Les problèmes qui accompagneraient cette solution mécanique doivent être évidents. Le coût humain serait extrêmement élevé, probablement même inacceptable. Nous pouvons tirer les leçons de l’expérience de l’Allemagne fédérale et de la Suisse. Ces deux pays ont imposé des contraintes monétaires très strictes pour arrêter leur économie. En d’autres termes, ces pays ont délibérément créé des récessions. En 1978, par exemple, l’emploi industriel en Allemagne fédérale était de 12 % inférieur à ce qu’il était en 1972 ! En Suisse, il était de 10 % inférieur. En conséquence, ces deux nations ont eu à la fin des années 70 les taux d’inflation qui étaient probablement les plus bas du monde.
Pourquoi ne pas suivre leur exemple ? Mais attention, le chômage en Suisse et en Allemagne fédérale était presque entièrement supporté par les travailleurs étrangers, c’est à dire les travailleurs immigrés qui ont été purement et simplement renvoyés chez eux, en Yougoslavie, en Italie, en Espagne et en Turquie. Ramenée à une économie comme la nôtre, la Suisse à elle seule aurait renvoyé dans leurs foyers dix millions de travailleurs. Où enverrions nous dix millions d’Américains ? En fait, des réductions comparables à celles qui ont été pratiquées en Suisse créeraient aux Etats Unis un chômage de l’ordre de 30%.
Indépendamment de la véritable mutilation sociale qu’une telle politique infligerait, le chômage est un moyen très injuste de combattre l’inflation. Supposons que l’on ait un taux de chômage de 8 % ; cela ne signifie pas que chaque travailleur est privé d’emploi pendant 8 % de l’année, mais que quelques travailleurs sont sans emploi pendant de longues périodes. Plus de 50 % du nombre total de semaines de chômage concernent généralement des individus qui sont sans emploi depuis plus de six mois. Près de la moitié de ceux qui sont au chômage depuis longtemps finissent, non pas par trouver un emploi, mais par se retirer de la population active.
Ainsi, si l’on décide de lutter contre l’inflation par le chômage, il faut reconnaître que l’honneur d’être désigné comme combattant de l’inflation est une récompense attribuée de façon plutôt sélective.

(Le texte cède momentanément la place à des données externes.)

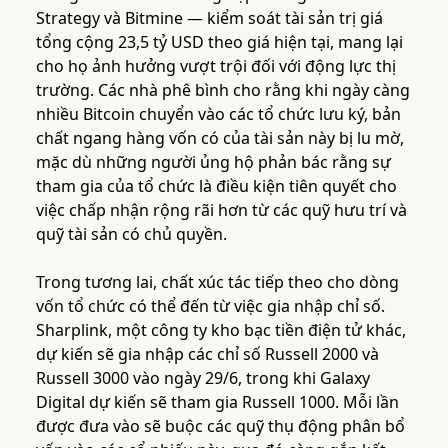
Strategy và Bitmine — kiểm soát tài sản trị giá
tổng cộng 23,5 tỷ USD theo giá hiện tại, mang lại
cho họ ảnh hưởng vượt trội đối với động lực thị
trường. Các nhà phê bình cho rằng khi ngày càng
nhiều Bitcoin chuyển vào các tổ chức lưu ký, bản
chất ngang hàng vốn có của tài sản này bị lu mờ,
mặc dù những người ủng hộ phản bác rằng sự
tham gia của tổ chức là điều kiện tiên quyết cho
việc chấp nhận rộng rãi hơn từ các quỹ hưu trí và
quỹ tài sản có chủ quyền.
Trong tương lai, chất xúc tác tiếp theo cho dòng
vốn tổ chức có thể đến từ việc gia nhập chỉ số.
Sharplink, một công ty kho bạc tiền điện tử khác,
dự kiến sẽ gia nhập các chỉ số Russell 2000 và
Russell 3000 vào ngày 29/6, trong khi Galaxy
Digital dự kiến sẽ tham gia Russell 1000. Mỗi lần
được đưa vào sẽ buộc các quỹ thụ động phân bổ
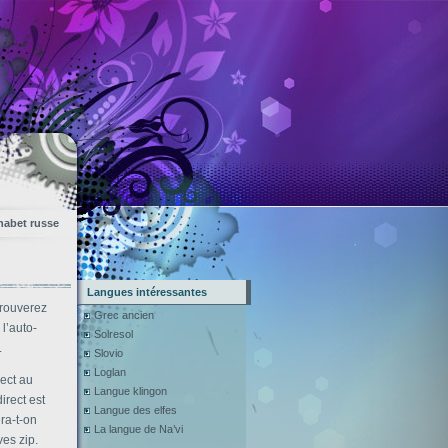
habet russe
Langues intéressantes
trouverez
Grec ancien
l’auto-
Solresol
.
Slovio
Loglan
rect au
Langue klingon
irect est
Langue des elfes
ra-t-on
La langue de Na’vi
ves zip.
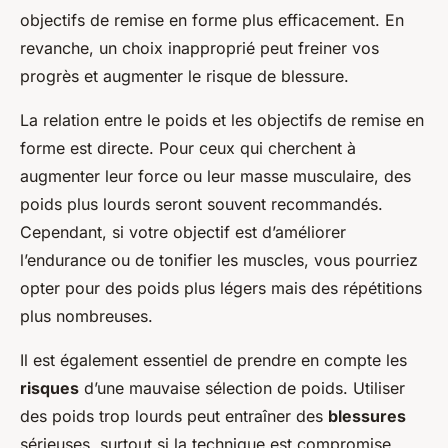
objectifs de remise en forme plus efficacement. En
revanche, un choix inapproprié peut freiner vos
progrès et augmenter le risque de blessure.
La relation entre le poids et les objectifs de remise en
forme est directe. Pour ceux qui cherchent à
augmenter leur force ou leur masse musculaire, des
poids plus lourds seront souvent recommandés.
Cependant, si votre objectif est d’améliorer
l’endurance ou de tonifier les muscles, vous pourriez
opter pour des poids plus légers mais des répétitions
plus nombreuses.
Il est également essentiel de prendre en compte les
risques
d’une mauvaise sélection de poids. Utiliser
des poids trop lourds peut entraîner des
blessures
sérieuses, surtout si la technique est compromise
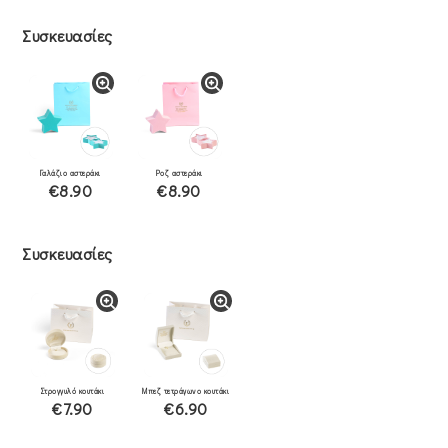
Συσκευασίες
Γαλάζιο αστεράκι
Ροζ αστεράκι
€8.90
€8.90
Συσκευασίες
Στρογγυλό κουτάκι
Μπεζ τετράγωνο κουτάκι
€7.90
€6.90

Pour l’essentiel, il ne va pas à ceux dont le recrutement dans la brigade des chômeurs permettrait le plus efficacement de faire baisser les taux de rémunération, à savoir les hommes, blancs, dans la force de l’âge. On constate plutôt que les combattants de l’inflation sont surtout des jeunes, entre seize et vingt quatre ans, des femmes, des Noirs, et des hispanophones. Ces groupes présentent deux caractéristiques communes : ils sont généralement peu qualifiés et n’ont pas de véritable représentation politique. Leur impact sur la tendance des taux de rémunération nationaux est donc faible. On voit que non seulement la brigade des chômeurs est choisie de façon injuste, mais qu’en outre sa composition la rend inefficace. C’est pourquoi les taux de chômage risquent d’augmenter, sans pour autant que les taux d’inflation diminuent proportionnellement.